Mastin, KS Head-On Train Collision, June 1904
HEAD-ON SMASHUP IN KANSAS.
ONE MAN KILLED AND A LARGE LIST OF INJURED PASSENGERS.
Kansas City, June 4. -- By the head-on collision of two Missouri Pacific passenger trains near Mastin, 22 miles south of Kansas City, one person was killed and nineteen injured, most of the latter passengers. The trains were No. 5, the Colorado flyer, west bound, and No. 36, a Hoisington, Kansas accommodation train, east bound.
AUGUST BLOOM, Clear Lake, S. D., stealing a ride on blindbaggage.
C. A. SLOCUM, engineer of the flyer, Kansas City, leg broken.
E. W. WHALEY, fireman on flyer, Kansas City, head cut, badly bruised.
E. W. FORD, porter, head bruised.
C. CONKLIN, of Kansas City, fireman, on train 36, knee mashed.
MRS. JOHN G. ROBINSON, 1917 St. Paul street, Baltimore, right leg wrenched.
JAMES FURNCAS, conductor on train 36, badly bruised.
D. A. ELLWELL, Oswattemi, Kansas, engineer on train 36, condition serious, probably injured internally.
M. J. BLASBAIG, Kansas City, head cut, badly bruised.
W. J. FORNE, Oswattemi, Kansas, head severely cut.
L. J. SLICK, Kansas City, leg sprained.
HENRY CASSELBUNA, New York City, nose broken.
DALE LUCAS, mail clerk on the flyer, body bruised.
FRANK LUNK, Kansas City, shoulder bruised.
IRENE PALMER, Los Angeles, head cut, body bruised.
LOUIS PALMER, Kansas City, head bruised.
W. J. McAULIFFE, Pueblo, Colorado, head bruised, knee hurt.
WILLIAM NICHOLS, Fort Douglass, Utah, right side hurt.
MRS. MARY KITLER, Portland, Oregon, knee bruised.
MISS POSTEN, Boston, left knee bruised.
Both trains were behind their schedule, and were trying to make up time.
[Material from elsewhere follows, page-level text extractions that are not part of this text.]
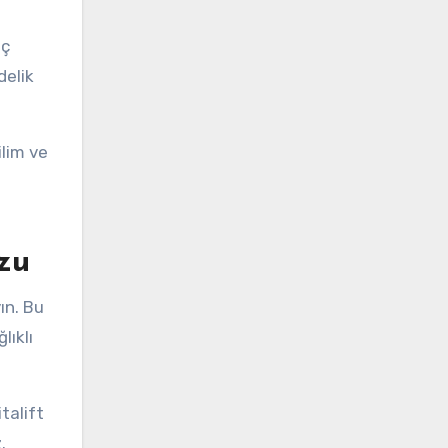
aç
delik
lim ve
zu
yın. Bu
lıklı
talift
.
No. 36 had orders to take a siding at Mastin, but had not reached that station, and was met on a culvert a mile beyond Masten by the flyer. Both engines were demolished. The day coach on the accommodation train was telescoped, as was the mail car on the flyer. All the cars of both trains were thrown from the track and the track and roadbed completely wrecked.
A relief train was sent from Kansas City with a dozen physicians. Some of the injured were made comfortable at Mastin and others were brought to Kansas City. The injured are suffering from bruises and fractures received in the shock of the collision and the overthrowing of the coaches.